Relecture par le pôle publication de l’association

 

Téléchargez ici le compte-rendu

 
 
Présentation de l’intervenant
 
Wassim Nasr est diplômé d’un BA International Affairs & Diplomacy, d’un troisième cycle en relations internationales approfondies et d’un master 2 en défense, sécurité et gestion de crise.
Il a participé, en tant que journaliste et consultant, à l’élaboration et à la réalisation du film documentaire « Le studio de la terreur » avec l’agence CAPA pour Canal+ qui a été nominé parmi les quatre finalistes des Emmy Awards Documentary 2017. Il est par ailleurs l’auteur de « État islamique, le fait accompli » aux éditions Plon (2016).
Journaliste spécialisé des mouvements et mouvances jihadistes pour les trois antennes de France 24, il  s’appuie principalement  sur des sources de première main. Il entre donc directement en contact avec les premiers concernés : les jihadistes, qu’ils soient Français (minorité dont on ne peut malheureusement tirer que peu d’informations utiles) ou bien arabes (souvent Syriens, Irakiens ou Saoudiens). Pour ce faire, il a recours aux discussions formelles et informelles sur les réseaux sociaux, aux rencontres physiques ou à l’envoi de questions qu’il adresse directement à des membres haut placés de l’organisation qu’il vise, l’État islamique ou  Al-Qaïda et ses filiales.
Il a par exemple eu l’occasion de s’adresser au numéro trois d’Al-Qaïda pour la Péninsule Arabique (AQPA) quelques mois avant l’attaque de Charlie Hebdo revendiquée par le groupe. Plus récemment, il a envoyé douze questions au chef du conseil des anciens d’Al-Qaïda au Maghreb Islamique (AQMI). Sur cette approche inédite, Wassim Nasr confie que l’échange a été long – plus de huit mois – et périlleux. En effet, son interlocuteur s’est, au premier abord, montré réticent à l’idée de répondre à toutes les questions et en particulier à l’une d’entre elles concernant la relation avec l’EI désormais implanté au Sahel. Il s’est exprimé le 30 mai dernier sur le plateau de France 24 en révélant une partie du contenu de cette échange.
 
Rappels historiques : Qu’est-ce que l’État islamique ?
 

  • L’apparition du groupe État islamique en Irak

L’auteur explique que si beaucoup ont découvert l’EI en 2014 lors de la prise de Mossoul et l’instauration du Califat, ce dernier existe en réalité depuis 2006. Sa création relève d’une coalition entre Al-Qaïda de Mésopotamie et plusieurs clans sunnites d’Irak. L’organisation de l’époque est parvenue à gagner beaucoup de territoires mais s’est heurtée à la puissance américaine. Les États-Unis, pour contrôler l’influence de l’EI, ont fait un grand nombre de promesses politiques aux chefs des clans sunnites, entraînant une réduction des rangs de l’EI à seulement quelques combattants. Toutefois, ces promesses, n’étaient pas du goût du nouveau pouvoir chiite de Bagdad, ce qui n’a pas permis de partager le pouvoir. Les sunnites ont ainsi été marginalisés de toutes décisions et rôle politique.

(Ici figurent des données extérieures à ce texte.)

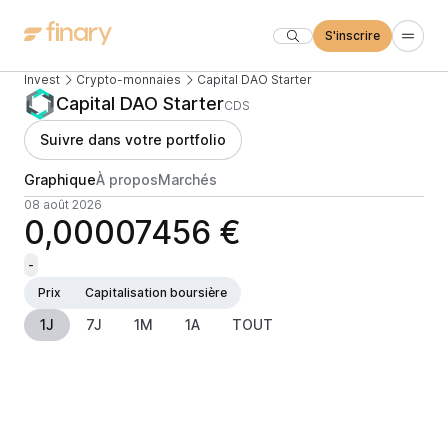
S'inscrire
Invest
Crypto-monnaies
Capital DAO Starter
Capital DAO Starter
CDS
Suivre dans votre portfolio
Graphique
À propos
Marchés
08 août 2026
0,00007456 €
-
Prix
Capitalisation boursière
1J
7J
1M
1A
TOUT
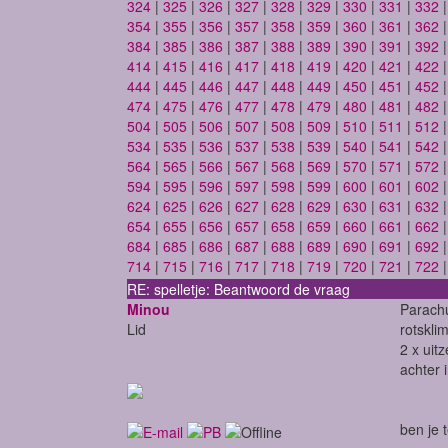
324
|
325
|
326
|
327
|
328
|
329
|
330
|
331
|
332
354
|
355
|
356
|
357
|
358
|
359
|
360
|
361
|
362
384
|
385
|
386
|
387
|
388
|
389
|
390
|
391
|
392
414
|
415
|
416
|
417
|
418
|
419
|
420
|
421
|
422
444
|
445
|
446
|
447
|
448
|
449
|
450
|
451
|
452
474
|
475
|
476
|
477
|
478
|
479
|
480
|
481
|
482
504
|
505
|
506
|
507
|
508
|
509
|
510
|
511
|
512
534
|
535
|
536
|
537
|
538
|
539
|
540
|
541
|
542
564
|
565
|
566
|
567
|
568
|
569
|
570
|
571
|
572
594
|
595
|
596
|
597
|
598
|
599
|
600
|
601
|
602
624
|
625
|
626
|
627
|
628
|
629
|
630
|
631
|
632
654
|
655
|
656
|
657
|
658
|
659
|
660
|
661
|
662
684
|
685
|
686
|
687
|
688
|
689
|
690
|
691
|
692
714
|
715
|
716
|
717
|
718
|
719
|
720
|
721
|
722
RE: spelletje: Beantwoord de vraag
Minou
Parach
Lid
rotskl
2 x uit
achter 
ben je 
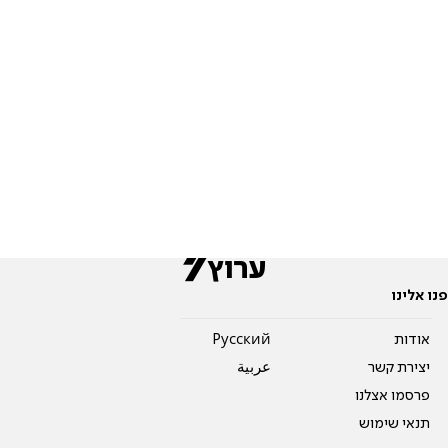
פנו אלינו
אודות
Pусский
יצירת קשר
عربية
פרסמו אצלנו
תנאי שימוש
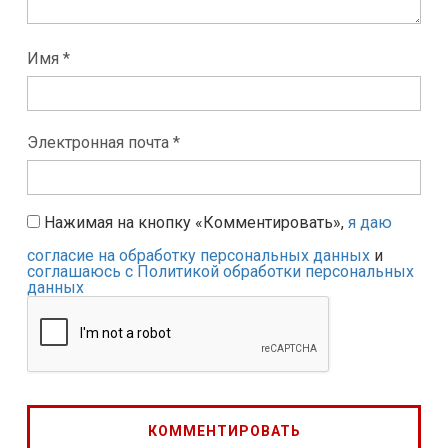
Имя *
Электронная почта *
Нажимая на кнопку «Комментировать»,
я даю
согласие на обработку персональных данных
и
соглашаюсь с Политикой обработки персональных
данных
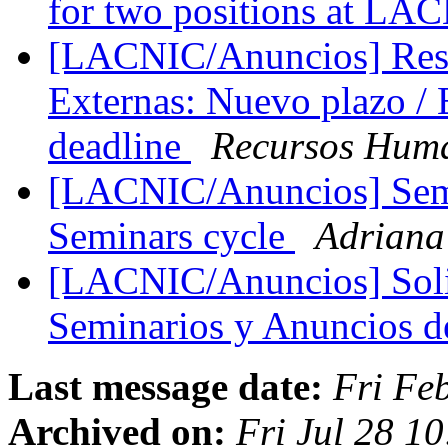
for two positions at L
[LACNIC/Anuncios] Resp
Externas: Nuevo plazo / 
deadline
Recursos Hum
[LACNIC/Anuncios] Semi
Seminars cycle
Adriana
[LACNIC/Anuncios] Solic
Seminarios y Anuncios
Last message date:
Fri Fe
Archived on:
Fri Jul 28 1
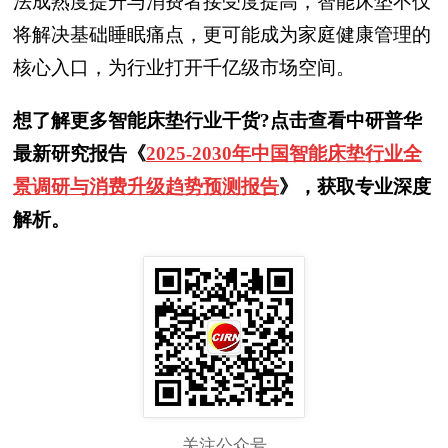
法成熟度提升与消费者接受度提高，智能床垫不仅
将解决基础睡眠痛点，更可能成为家庭健康管理的
核心入口，为行业打开千亿级市场空间。
想了解更多智能床垫行业干货?点击查看中研普华
最新研究报告《
2025-2030年中国智能床垫行业全
景调研与消费升级趋势预测报告
》，获取专业深度
解析。
关注公众号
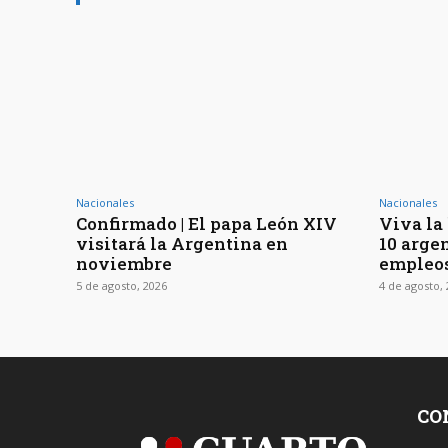
Nacionales
Nacionales
Confirmado | El papa León XIV
Viva la 
visitará la Argentina en
10 arge
noviembre
empleos
5 de agosto, 2026
4 de agosto,
CO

  • L’expansion de la graine jihadiste vers la Syrie

Wassim Nasr rappelle ensuite qu’au début des dites révolutions arabes de 2011, l’EI n’était donc qu’un groupuscule avec peu de moyens financiers ou humains. Cependant, celui-ci comptait déjà dans ses rangs quelques jihadistes étrangers dont des Syriens. À l’aube de l’année 2012, Abou Bakr al-Baghdadi, à la tête de l’organisation depuis 2010, décide d’envoyer certains de ses combattants, jihadistes syriens, vers la Syrie. Ces combattants ne sont pas nombreux et passent la frontière par Chehyl, bastion logistique  d’Al-Qaïda depuis 2003. À leur arrivée en Syrie, c’est sous le label du Front al-Nosra ( Front pour le soutien des Gens du Châm) qu’ils se distinguent. M. Nasr explique ensuite que c’est ce même label qui, grâce à la mise en place d’opérations efficaces contre le régime de Damas, a semé la graine jihadiste en Syrie. Les opérations sont d’une telle qualité que beaucoup pensaient que cette organisation était une fabrication du régime syrien. Mais s’était sans compter les années de combats en Irak.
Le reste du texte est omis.